(See also Overview of Foot and Ankle Disorders.)
Bursitis is due to trauma (eg, caused by rigid or poorly fitting shoes) or inflammatory arthritis (eg, rheumatoid arthritis, gout). On occasion, small calcaneal erosions may result from severe inflammation.
Symptoms and signs caused by trauma or gout develop rapidly; those caused by another systemic disorder develop gradually. Pain, swelling, and warmth around the heel are common, as are difficulty walking and wearing shoes. The bursa is tender. Initially, the swelling is localized anterior to the Achilles tendon but in time extends medially and laterally.
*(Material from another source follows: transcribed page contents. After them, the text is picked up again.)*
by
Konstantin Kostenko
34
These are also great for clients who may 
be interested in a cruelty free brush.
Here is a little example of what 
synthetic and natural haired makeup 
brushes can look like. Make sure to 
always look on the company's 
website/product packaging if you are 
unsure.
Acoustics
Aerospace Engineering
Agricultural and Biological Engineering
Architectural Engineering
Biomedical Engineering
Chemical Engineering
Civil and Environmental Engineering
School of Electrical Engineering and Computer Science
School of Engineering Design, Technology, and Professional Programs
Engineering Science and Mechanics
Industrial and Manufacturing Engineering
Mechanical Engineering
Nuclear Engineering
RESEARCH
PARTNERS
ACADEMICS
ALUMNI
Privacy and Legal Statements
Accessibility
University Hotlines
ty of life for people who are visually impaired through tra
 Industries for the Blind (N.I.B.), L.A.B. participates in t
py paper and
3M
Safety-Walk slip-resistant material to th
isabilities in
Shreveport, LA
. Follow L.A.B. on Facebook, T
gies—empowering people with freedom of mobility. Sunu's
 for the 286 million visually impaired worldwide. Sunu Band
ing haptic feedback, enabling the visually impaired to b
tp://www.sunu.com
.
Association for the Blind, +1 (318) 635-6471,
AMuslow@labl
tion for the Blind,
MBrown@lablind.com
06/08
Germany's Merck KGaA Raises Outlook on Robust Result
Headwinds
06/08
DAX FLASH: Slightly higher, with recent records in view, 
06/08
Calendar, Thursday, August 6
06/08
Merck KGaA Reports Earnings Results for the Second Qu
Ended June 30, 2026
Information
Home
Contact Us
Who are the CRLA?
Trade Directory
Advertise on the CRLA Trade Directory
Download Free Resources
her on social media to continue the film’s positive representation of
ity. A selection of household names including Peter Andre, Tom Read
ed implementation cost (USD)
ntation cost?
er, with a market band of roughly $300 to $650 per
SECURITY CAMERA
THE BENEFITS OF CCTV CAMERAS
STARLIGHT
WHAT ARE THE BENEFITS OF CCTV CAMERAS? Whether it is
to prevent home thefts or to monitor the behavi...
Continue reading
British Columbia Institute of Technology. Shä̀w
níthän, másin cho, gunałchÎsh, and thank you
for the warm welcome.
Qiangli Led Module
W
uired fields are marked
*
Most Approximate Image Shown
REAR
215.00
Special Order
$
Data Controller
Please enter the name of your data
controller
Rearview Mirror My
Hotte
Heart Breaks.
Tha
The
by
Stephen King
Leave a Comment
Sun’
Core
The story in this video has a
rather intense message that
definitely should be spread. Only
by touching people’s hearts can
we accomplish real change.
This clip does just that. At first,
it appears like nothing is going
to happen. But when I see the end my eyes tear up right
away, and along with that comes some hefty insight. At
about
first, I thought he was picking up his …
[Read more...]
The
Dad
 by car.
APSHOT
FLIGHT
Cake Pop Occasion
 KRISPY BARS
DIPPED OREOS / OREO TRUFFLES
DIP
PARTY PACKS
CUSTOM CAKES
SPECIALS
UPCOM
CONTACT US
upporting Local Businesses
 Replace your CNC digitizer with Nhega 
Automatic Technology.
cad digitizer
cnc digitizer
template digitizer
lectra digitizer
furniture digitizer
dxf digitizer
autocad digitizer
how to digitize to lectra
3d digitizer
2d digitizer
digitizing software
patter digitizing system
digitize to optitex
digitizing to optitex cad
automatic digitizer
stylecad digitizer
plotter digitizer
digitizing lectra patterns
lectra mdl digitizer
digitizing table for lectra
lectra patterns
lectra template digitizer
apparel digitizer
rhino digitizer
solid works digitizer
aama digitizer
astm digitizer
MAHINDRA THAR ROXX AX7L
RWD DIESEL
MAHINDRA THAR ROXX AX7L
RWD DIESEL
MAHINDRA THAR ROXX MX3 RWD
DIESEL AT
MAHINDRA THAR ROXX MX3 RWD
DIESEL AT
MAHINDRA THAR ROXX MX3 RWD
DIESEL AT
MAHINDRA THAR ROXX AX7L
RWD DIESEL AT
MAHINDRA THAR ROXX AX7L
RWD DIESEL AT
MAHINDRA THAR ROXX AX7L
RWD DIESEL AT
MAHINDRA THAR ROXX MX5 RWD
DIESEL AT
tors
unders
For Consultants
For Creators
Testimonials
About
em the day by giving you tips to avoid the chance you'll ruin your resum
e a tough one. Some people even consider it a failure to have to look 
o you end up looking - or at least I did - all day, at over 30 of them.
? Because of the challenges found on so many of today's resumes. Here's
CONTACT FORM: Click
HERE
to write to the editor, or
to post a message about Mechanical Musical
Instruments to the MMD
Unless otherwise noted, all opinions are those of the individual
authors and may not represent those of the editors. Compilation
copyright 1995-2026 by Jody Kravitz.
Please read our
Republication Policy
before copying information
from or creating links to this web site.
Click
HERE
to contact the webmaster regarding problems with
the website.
Fracture of the posterolateral talar tubercle usually causes tenderness anterior to the insertion of the Achilles tendon. Bursitis is often differentiated from the fracture by the localization of warmth and swelling contiguous to the tendon and pain localized primarily in the soft tissue. Also, using the thumb and index finger, compressing side-to-side anterior to the Achilles tendon causes pain.
X-rays are taken to rule out fracture and to reveal erosive calcaneal changes characteristic of chronic rheumatoid arthritis or other rheumatic disorders.
A corticosteroid/anesthetic injection, nonsteroidal anti-inflammatory drugs (NSAIDs), and warm or cold compresses may be effective. Care must be taken to inject only the bursal sac and not the tendon proper because tendon injection may lead to tendon weakening or tearing, predisposing to subsequent rupture.